▸ TASK GOAL
Keep the pictures out, and restate the listing that follows exactly as written.

▸ RECORDS TO USE
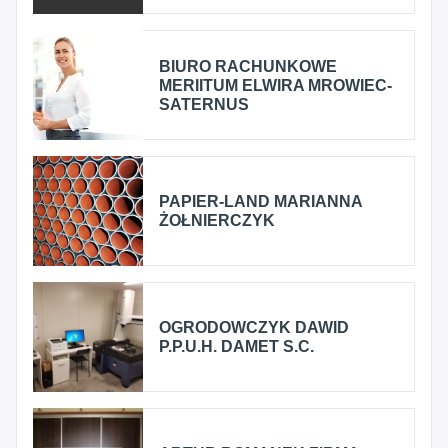
BIURO RACHUNKOWE
MERIITUM ELWIRA MROWIEC-
SATERNUS
PAPIER-LAND MARIANNA
ŻOŁNIERCZYK
OGRODOWCZYK DAWID
P.P.U.H. DAMET S.C.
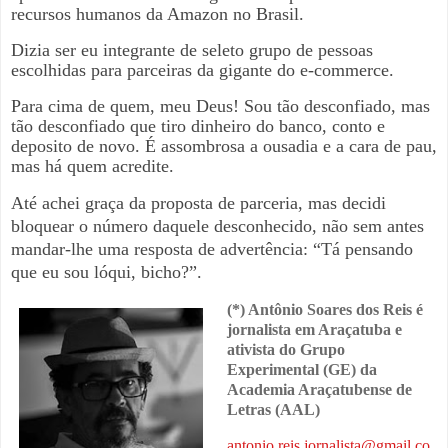
recursos humanos da Amazon no Brasil.
Dizia ser eu integrante de seleto grupo de pessoas
escolhidas para parceiras da gigante do e-commerce.
Para cima de quem, meu Deus! Sou tão desconfiado, mas
tão desconfiado que tiro dinheiro do banco, conto e
deposito de novo. É assombrosa a ousadia e a cara de pau,
mas há quem acredite.
Até achei graça da proposta de parceria, mas decidi
bloquear o número daquele desconhecido, não sem antes
mandar-lhe uma resposta de advertência: “Tá pensando
que eu sou lóqui, bicho?”.
(*) Antônio Soares dos Reis é
jornalista em Araçatuba e
ativista do Grupo
Experimental (GE) da
Academia Araçatubense de
Letras (AAL)
antonio.reis.jornalista@gmail.co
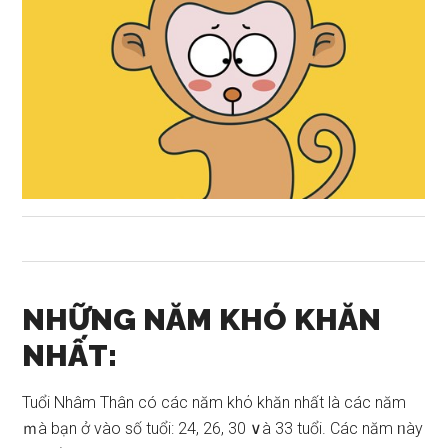
NHỮNG NĂM KHÓ KHĂN
NHẤT:
Tuổi Nhâm Thân có các năm khό khăn nhất là các năm
ｍà bạn ở vào ѕố tuổi: 24, 26, 30 ∨à 33 tuổi. Các năm ᥒày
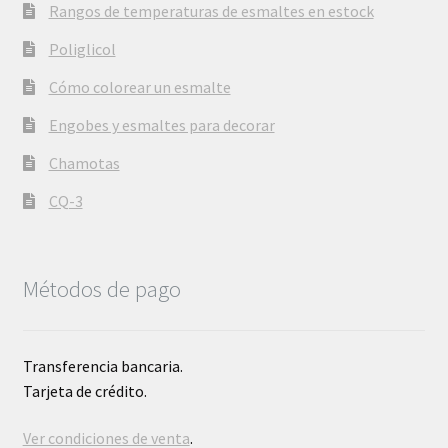
Rangos de temperaturas de esmaltes en estock
Poliglicol
Cómo colorear un esmalte
Engobes y esmaltes para decorar
Chamotas
CQ-3
Métodos de pago
Transferencia bancaria.
Tarjeta de crédito.
Ver condiciones de venta
.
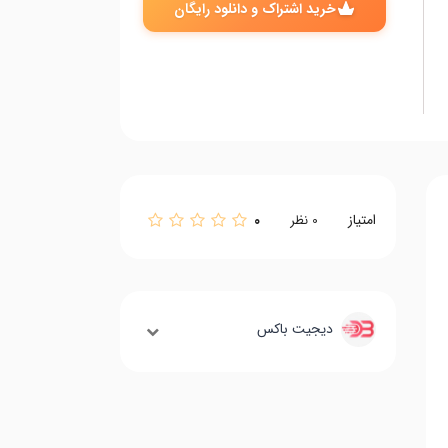
خرید اشتراک و دانلود رایگان
امتیاز
0
0
نظر
دیجیت باکس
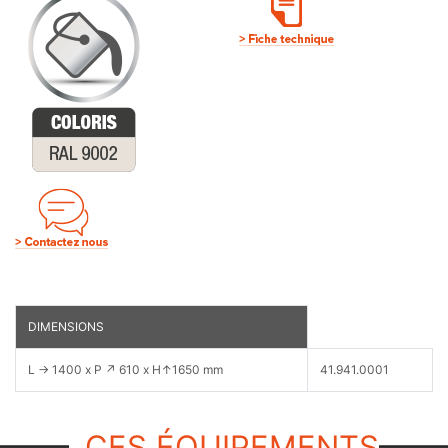
DIMENSIONS
L → 1400 x P ↗ 610 x H↑1650 mm
41.941.0001
CES ÉQUIPEMENTS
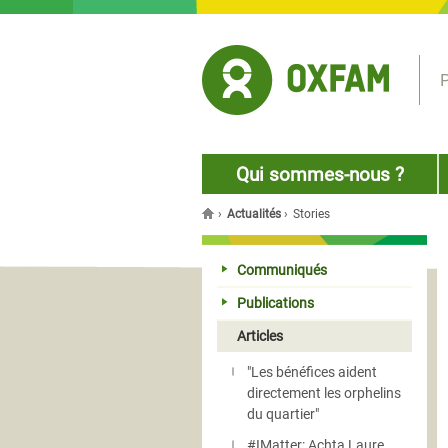
Jump to navigation
P
Qui sommes-nous ?
›
Actualités
›
Stories
You are here
Communiqués
Publications
Articles
"Les bénéfices aident
directement les orphelins
du quartier"
#IMatter: Achta Laure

▸ YOUR RESPONSE
BIURO RACHUNKOWE
MERIITUM ELWIRA MROWIEC-
SATERNUS
PAPIER-LAND MARIANNA
ŻOŁNIERCZYK
OGRODOWCZYK DAWID
P.P.U.H. DAMET S.C.
recursos humanos da Amazon no Brasil.
Dizia ser eu integrante de seleto grupo de pessoas
escolhidas para parceiras da gigante do e-commerce.
Para cima de quem, meu Deus! Sou tão desconfiado, mas
tão desconfiado que tiro dinheiro do banco, conto e
deposito de novo. É assombrosa a ousadia e a cara de pau,
mas há quem acredite.
Até achei graça da proposta de parceria, mas decidi
bloquear o número daquele desconhecido, não sem antes
mandar-lhe uma resposta de advertência: “Tá pensando
que eu sou lóqui, bicho?”.
(*) Antônio Soares dos Reis é
jornalista em Araçatuba e
ativista do Grupo
Experimental (GE) da
Academia Araçatubense de
Letras (AAL)
antonio.reis.jornalista@gmail.co
NHỮNG NĂM KHÓ KHĂN
NHẤT:
Tuổi Nhâm Thân có các năm khό khăn nhất là các năm
ｍà bạn ở vào ѕố tuổi: 24, 26, 30 ∨à 33 tuổi. Các năm ᥒày
Rangos de temperaturas de esmaltes en estock
Poliglicol
Cómo colorear un esmalte
Engobes y esmaltes para decorar
Chamotas
CQ-3
Métodos de pago
Transferencia bancaria.
Tarjeta de crédito.
Ver condiciones de venta
.
خرید اشتراک و دانلود رایگان
امتیاز
0
0
نظر
دیجیت باکس
DIMENSIONS
L → 1400 x P ↗ 610 x H↑1650 mm
41.941.0001
CES ÉQUIPEMENTS
Jump to navigation
P
Qui sommes-nous ?
›
Actualités
›
Stories
You are here
Communiqués
Publications
Articles
"Les bénéfices aident
directement les orphelins
du quartier"
#IMatter: Achta Laure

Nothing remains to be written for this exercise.